On February 3, the Florida Secretary of State released a report on the November 2016 election that, among other things, shows that more than 83,000 Florida voters cast a write-in for President for someone who wasn’t a declared presidential write-in candidate. This figure is not part of the Florida Official Canvass of Votes, and there will be no breakdown as to who received these votes. See this story.
It is likely that Evan McMullin received a fair number of those votes. The Florida deadline for filing for write-in status is in July, an absurdly early deadline. McMullin didn’t declare his candidacy until August 2016 so his write-ins could not be tallied. The July deadline is just one of many silly laws that injured McMullin, yet, sadly, he didn’t file any court challenges to any of these laws. Thanks to Michael Drucker for the link.
He didn’t file to challenge those laws because he doesn’t want them changed. He was a shill candidate for the republican party for those that didn’t like Trump. He was a joke of a candidate and took attention away from actual third party candidates
I voted for McMullin because: 1) I did not want Trump, Clinton, Johnson, Stein, or Castle to appoint Supreme Court Justices, and 2) I liked what McMullin said about his plan for appointing Supreme Court Justices.
Imagine that Mark, you voted for the candidate you found most favorable of the candidates running. I just shake my head at all of the convoluted reasons people give for who they are voting for. Every race I look at all of the candidates and vote the one I prefer the most, regardless of if they are Democrats, Republicans, Libertarians, Greens, CP candidates, independents, or any other third party candidate. I wish every voter did the same.
Is there a list available as to which candidates received these write in votes and how many each of them got?
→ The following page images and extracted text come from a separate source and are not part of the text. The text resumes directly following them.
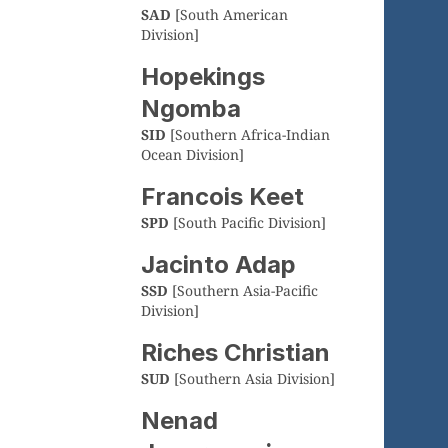
SAD
[South American
Division]
Hopekings
Ngomba
SID
[Southern Africa-Indian
Ocean Division]
Francois Keet
SPD
[South Pacific Division]
Jacinto Adap
SSD
[Southern Asia-Pacific
Division]
Riches Christian
SUD
[Southern Asia Division]
Nenad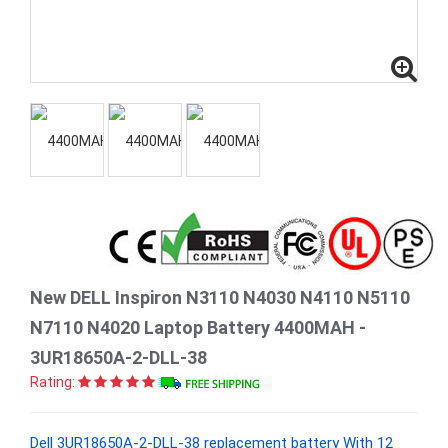
New DELL Inspiron N3110 N4030 N4110 N5110
N7110 N4020 Laptop Battery 4400MAH -
3UR18650A-2-DLL-38
Rating:
Dell 3UR18650A-2-DLL-38 replacement battery With 12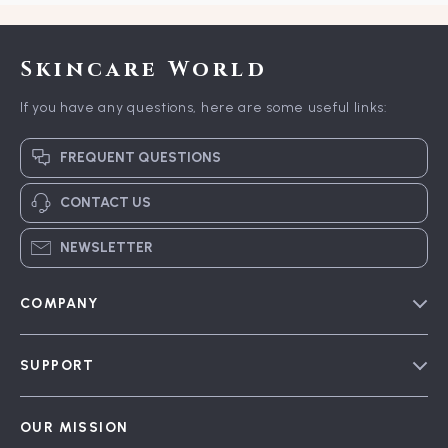
Skincare World
If you have any questions, here are some useful links:
FREQUENT QUESTIONS
CONTACT US
NEWSLETTER
COMPANY
Blog
SUPPORT
Meet The Team
Contact Us
Careers
OUR MISSION
Shipping Info
Press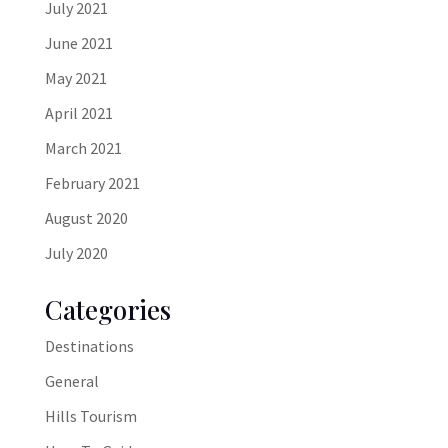
July 2021
June 2021
May 2021
April 2021
March 2021
February 2021
August 2020
July 2020
Categories
Destinations
General
Hills Tourism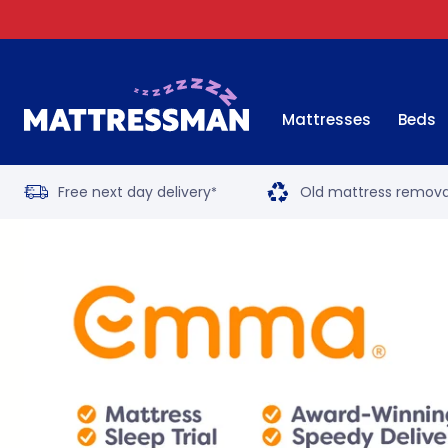
Mattresses
Beds
Free next day delivery
Old mattress remova
*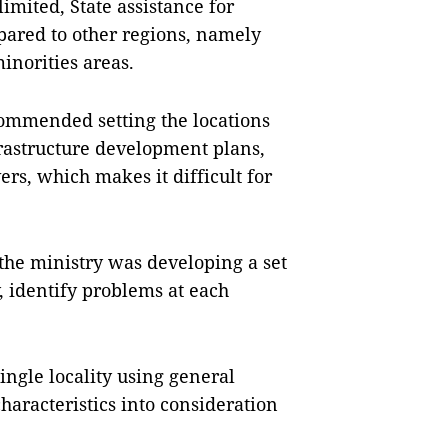
limited, State assistance for
pared to other regions, namely
norities areas.
ommended setting the locations
nfrastructure development plans,
ers, which makes it difficult for
he ministry was developing a set
y, identify problems at each
single locality using general
characteristics into consideration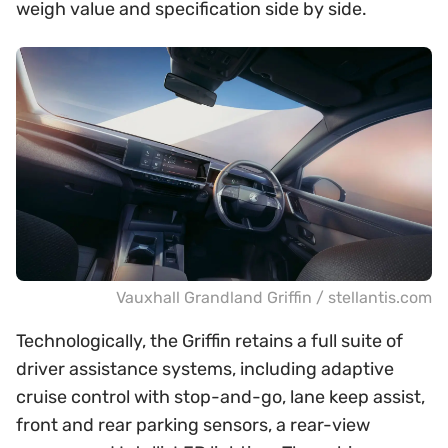
weigh value and specification side by side.
Vauxhall Grandland Griffin / stellantis.com
Technologically, the Griffin retains a full suite of
driver assistance systems, including adaptive
cruise control with stop-and-go, lane keep assist,
front and rear parking sensors, a rear-view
No, none of these candidates filed to be declared write-in candidates, so no one will ever know, unless some historian or other researcher visits each county elections office and begs to see whatever record the county kept, or until someone like that wins permission to look at the ballots themselves, which would be an overwhelming task. But in 2001 the big news organizations were permitted to see all the Florida ballots and recount the presidential vote, so it must be legal to make them public.